[SUPPLIED INFORMATION — start]
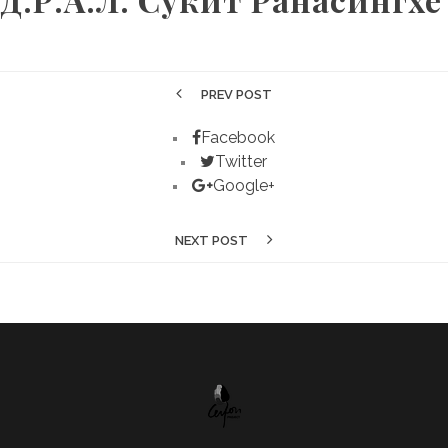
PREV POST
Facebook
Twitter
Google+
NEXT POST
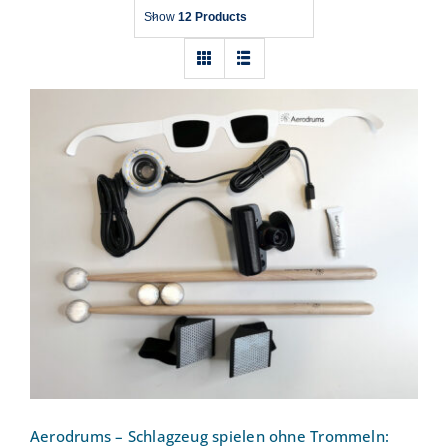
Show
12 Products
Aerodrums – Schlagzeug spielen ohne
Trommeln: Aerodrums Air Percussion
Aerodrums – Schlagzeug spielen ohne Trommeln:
[SUPPLIED INFORMATION — finish]
§ DIRECTIONS FOR THIS TASK
Give the data again exactly. Keep the images out.

§ ANSWER
PREV POST
Facebook
Twitter
Google+
NEXT POST
Show
12 Products
Aerodrums – Schlagzeug spielen ohne
Trommeln: Aerodrums Air Percussion
Aerodrums – Schlagzeug spielen ohne Trommeln:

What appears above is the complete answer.